Development and validation of a composite score based on clinically meaningful events for the opioid-related symptom distress scale

Abstract

To develop and validate a composite score based on clinically meaningful events (CMEs) for the opioid-related symptom distress scale (OR-SDS) that would be appropriate for use in postoperative clinical trials. Secondary analysis of data from 2 multi-site Phase III randomized clinical safety trials: a general surgery trial (N = 1,050) and a coronary artery bypass graft surgery trial (N = 1,636).

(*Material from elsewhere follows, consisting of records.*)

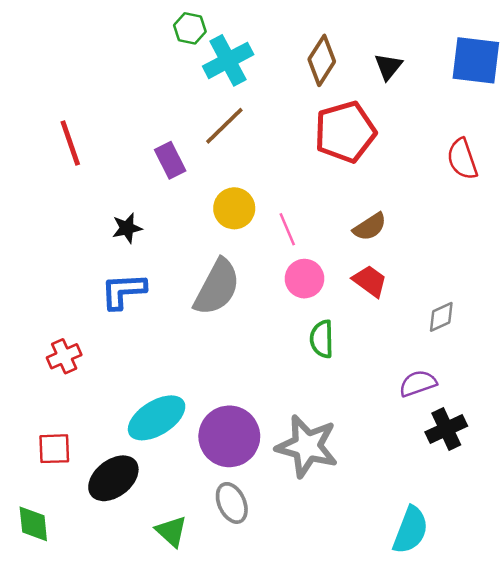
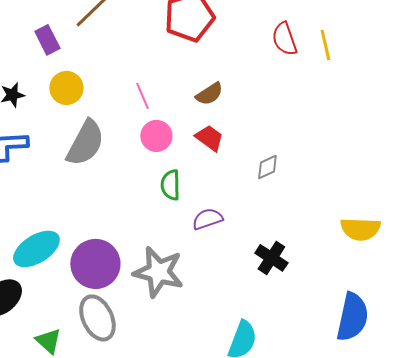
yellow circle: (234, 208) -> (66, 88), moved
purple semicircle: (418, 383) -> (207, 219), moved
black cross: (446, 429) -> (271, 258), turned -32
gray ellipse: (232, 503) -> (97, 318), size x1.4

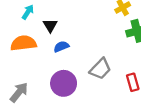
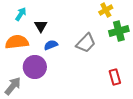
gray trapezoid: (100, 69) -> (86, 43), moved
purple circle: (64, 83) -> (35, 67), moved

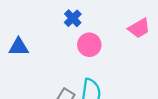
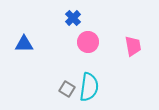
pink trapezoid: (139, 28) -> (133, 46), moved, turned -70

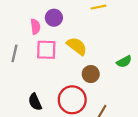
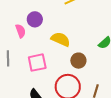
pink square: (46, 50) -> (37, 63), moved

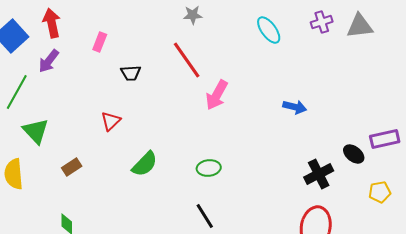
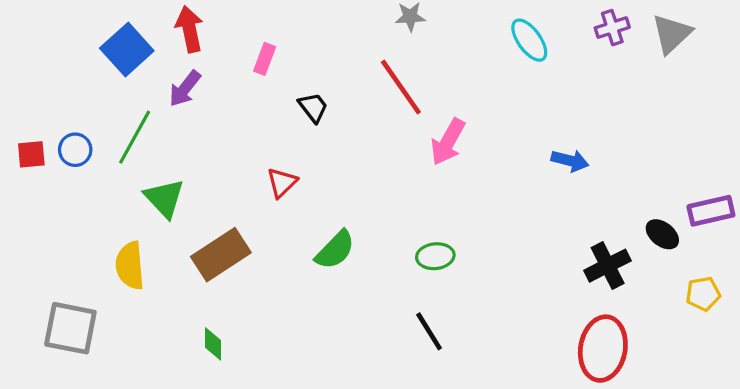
gray triangle: (360, 26) -> (672, 34), turned -36
black trapezoid: (131, 73) -> (313, 107), turned -125
brown rectangle: (72, 167) -> (221, 255), size x1.8

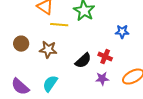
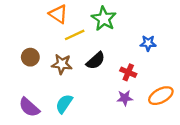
yellow line: (59, 25) -> (75, 35), turned -30
black semicircle: (83, 61) -> (96, 61), moved

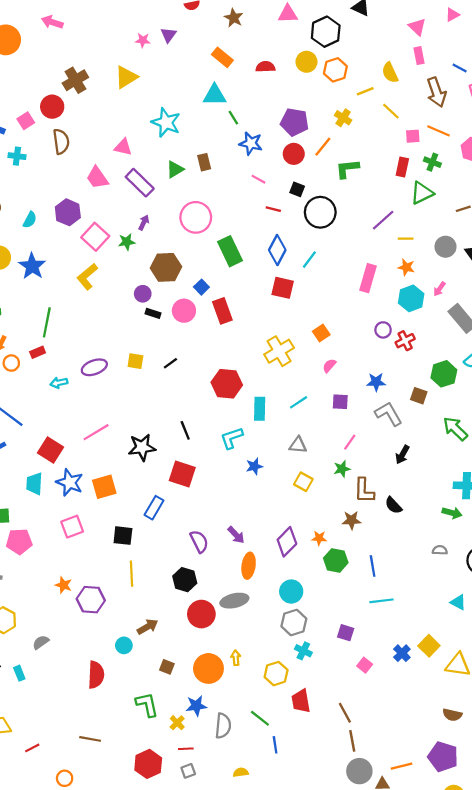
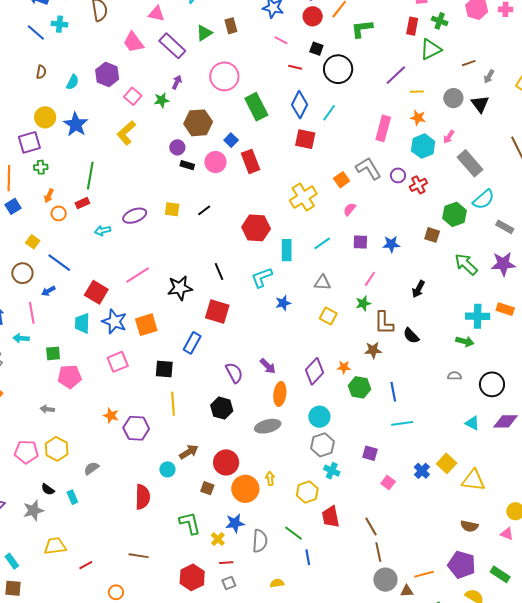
pink square: (95, 237) -> (133, 96), size x0.7
blue star: (376, 382) -> (391, 244), moved
gray L-shape: (389, 414) -> (368, 168), moved
red circle: (201, 614) -> (226, 462), moved

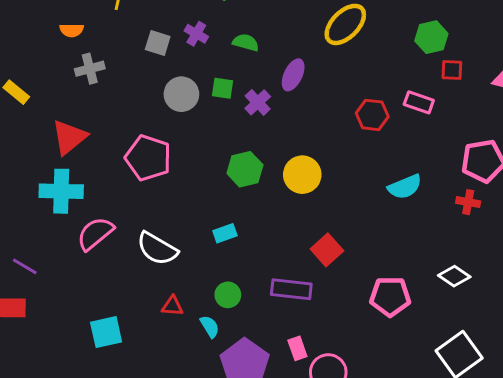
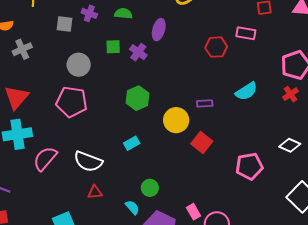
gray circle: (181, 94) -> (79, 65), moved
yellow circle: (302, 175) -> (176, 120), moved
red cross: (468, 202) -> (290, 94), turned -35
purple rectangle: (291, 289) -> (205, 103), moved, size x0.6
green circle: (228, 295) -> (150, 188), moved
red triangle: (172, 306) -> (95, 192), moved

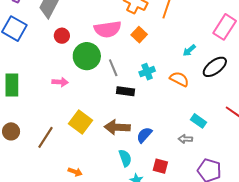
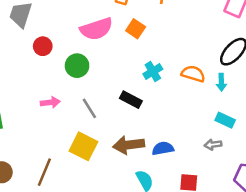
cyan arrow: (189, 50) -> (221, 82), moved, turned -40
green circle: (87, 56) -> (77, 66), size x0.7
gray line: (113, 68) -> (89, 108), moved
black rectangle: (125, 91) -> (131, 100), turned 30
blue semicircle: (144, 135) -> (163, 148), turned 48

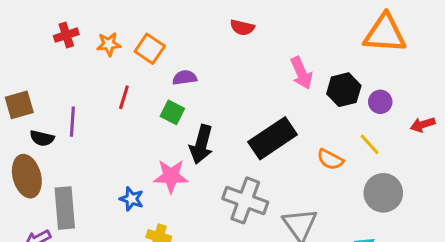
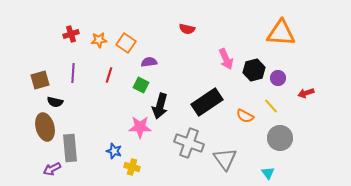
purple line: (72, 122) -> (73, 73), moved
blue star: (131, 199) -> (114, 151), moved

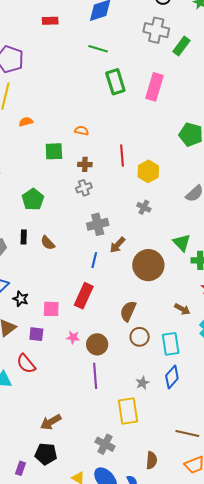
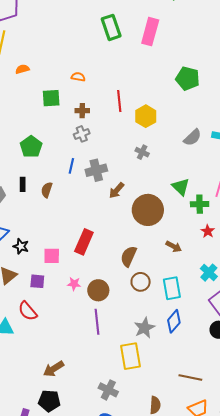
brown semicircle: (48, 243) -> (47, 190), turned 63
blue line: (94, 260) -> (71, 166), moved
brown arrow: (182, 309) -> (174, 247), moved
gray star: (142, 383) -> (144, 328), size x1.5

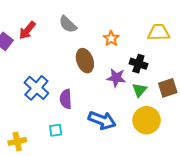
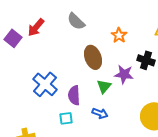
green triangle: (139, 90) -> (104, 86), moved
blue arrow: (102, 120) -> (100, 113), moved, size x0.6
cyan square: (56, 130) -> (66, 118), moved

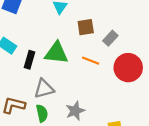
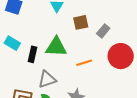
orange line: (91, 61) -> (84, 63), moved, turned -35

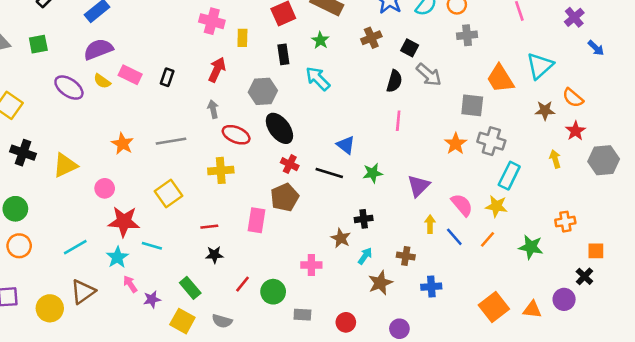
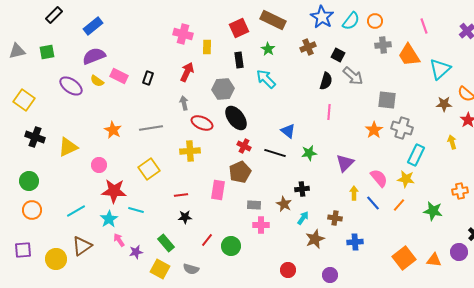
orange trapezoid: (500, 79) -> (409, 55), moved
gray rectangle: (302, 315) -> (254, 205), moved

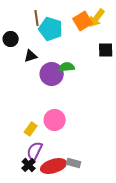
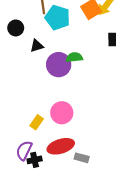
purple semicircle: (35, 151) -> (24, 150), moved
black cross: (29, 165) -> (35, 160), turned 32
red ellipse: (54, 166) -> (61, 146), moved

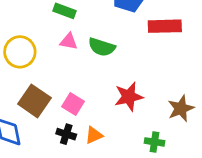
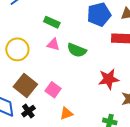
red star: (129, 97) -> (109, 79), moved
black cross: (66, 134) -> (28, 111), moved, turned 32

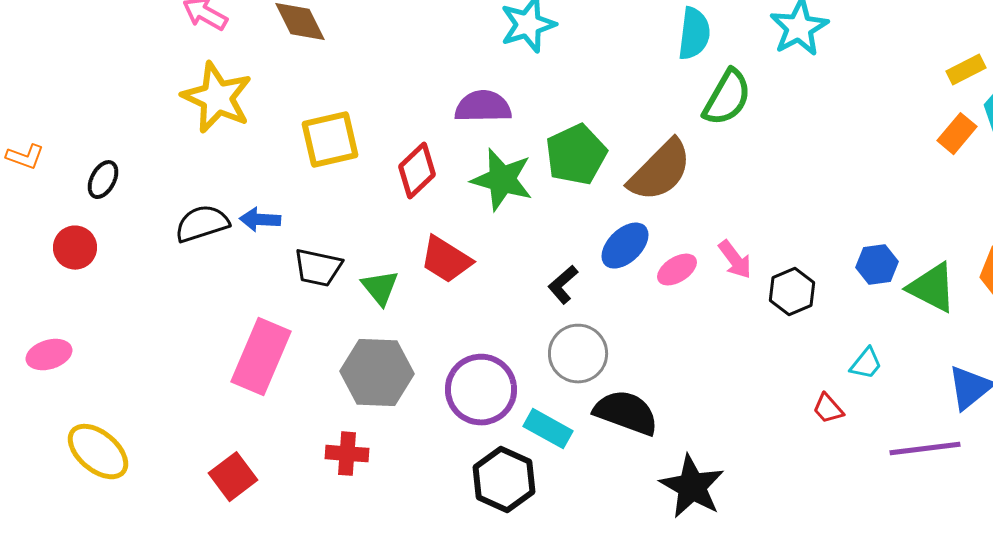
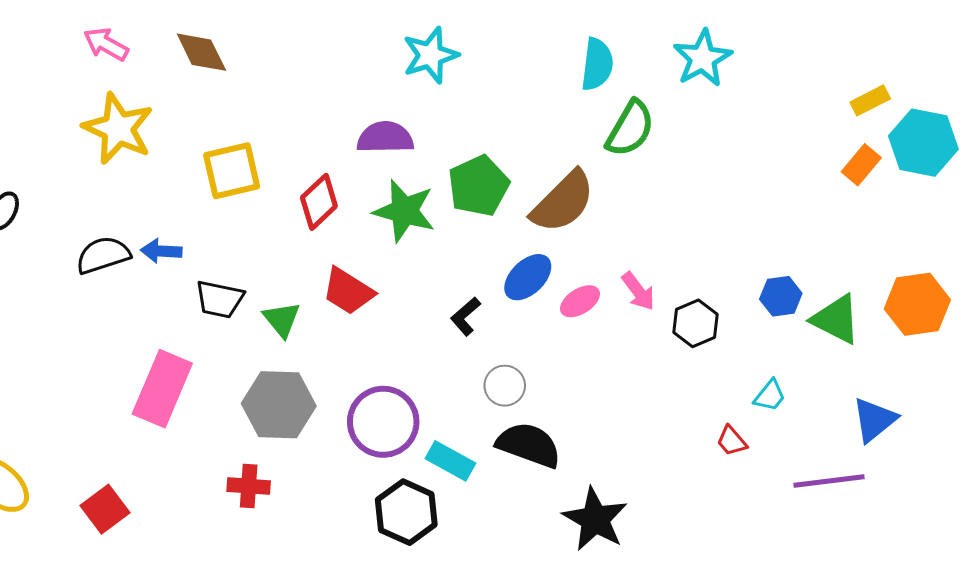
gray circle: (578, 354) -> (505, 386), moved, size x0.7
red square: (233, 477) -> (105, 509), moved

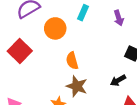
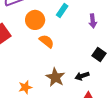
orange semicircle: (72, 61) -> (47, 41), moved, turned 133
brown star: (77, 86) -> (55, 77), moved

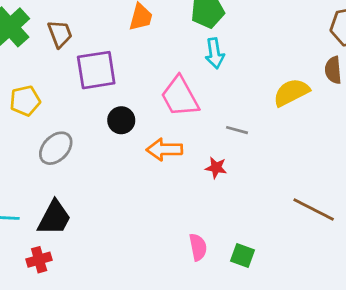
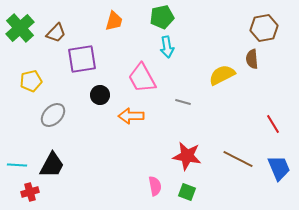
brown trapezoid: (60, 34) -> (56, 33), turned 65
red star: (216, 168) -> (187, 156), moved, size x1.8
red cross: (39, 260) -> (30, 192), moved

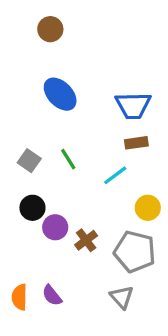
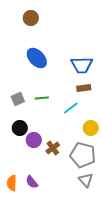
green line: (68, 159) -> (42, 98), turned -64
gray square: (29, 161) -> (18, 99), turned 32
gray triangle: (122, 297) -> (86, 180), moved

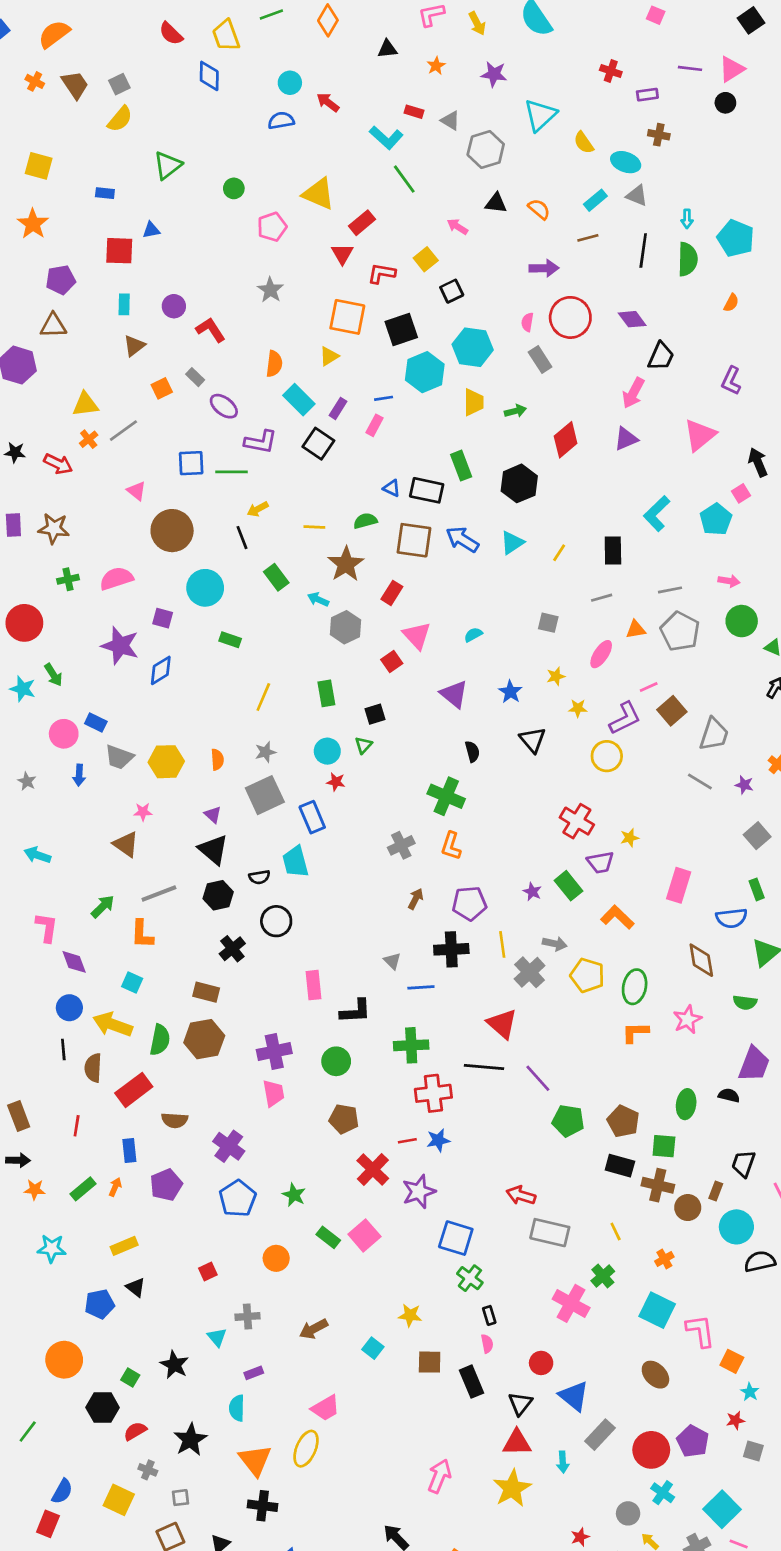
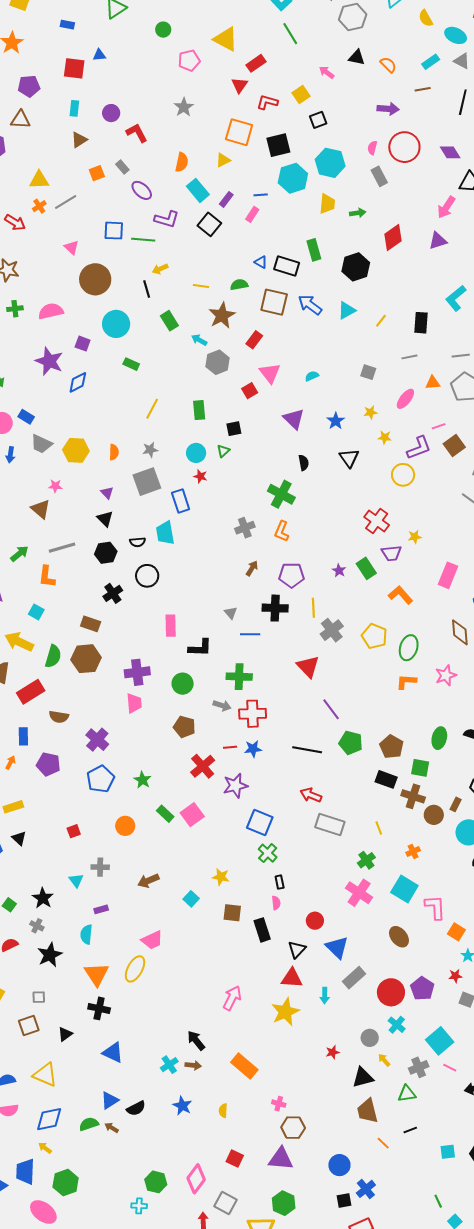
black triangle: (213, 850) -> (105, 519), size x0.7
gray arrow: (555, 944) -> (222, 705), moved
black line: (484, 1067) -> (307, 750), moved
purple pentagon: (166, 1185) -> (48, 764), turned 30
pink cross: (571, 1303) -> (359, 893), moved
gray cross: (148, 1470) -> (37, 926), moved

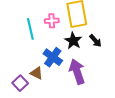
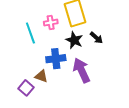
blue cross: (53, 57) -> (56, 59), turned -36

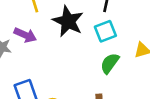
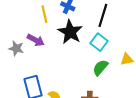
cyan square: (105, 31) -> (99, 42), turned -36

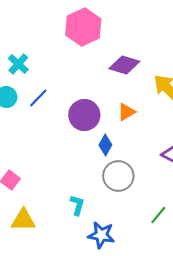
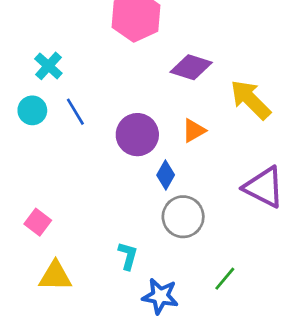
blue line: (38, 98) -> (75, 112), turned -75
green line: (158, 215) -> (225, 279), moved

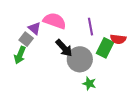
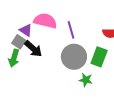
purple line: (90, 27) -> (71, 30), moved
black arrow: (64, 48) -> (33, 49), moved
green rectangle: (105, 48) -> (99, 57), moved

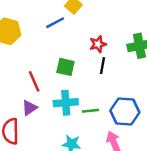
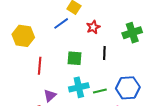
red star: (98, 44) -> (93, 27), moved
red line: (34, 81) -> (40, 66), moved, turned 36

Validating measures include daily opioid consumption and physician and patient global evaluations of study medication. We empirically defined CMEs for each symptom, using factor analysis and an area under the receiver-operating characteristic analysis of the severity and frequency items of the OR-SDS. Construct validity was examined by testing hypotheses of relationships between composite CME scores and opioid consumption and physician and patient evaluations of study medication. Hypotheses supporting the construct validity of the CME-based composite score were confirmed. Significant associations were found between higher numbers of CMEs with greater opioid consumption and lower likelihood of a positive evaluation of the study medication. The OR-SDS CME-based composite score demonstrates evidence of construct validity and appears appropriate for use in evaluating patients' opioid-related side effect burden in future postoperative clinical trials.